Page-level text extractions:
•••••

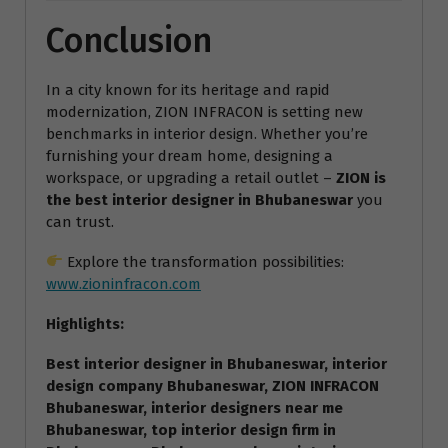
Conclusion
In a city known for its heritage and rapid
modernization, ZION INFRACON is setting new
benchmarks in interior design. Whether you’re
furnishing your dream home, designing a
workspace, or upgrading a retail outlet –
ZION is
the best interior designer in Bhubaneswar
you
can trust.
Explore the transformation possibilities:
www.zioninfracon.com
Highlights:
Best interior designer in Bhubaneswar, interior
design company Bhubaneswar, ZION INFRACON
Bhubaneswar, interior designers near me
Bhubaneswar, top interior design firm in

•••••

▶ THE TASK:
Take the line holding "Bhubaneswar, interior designers near me" and all lines after it through the end of the data, and set them down exactly.

▶ TASK RESPONSE:
Bhubaneswar, interior designers near me
Bhubaneswar, top interior design firm in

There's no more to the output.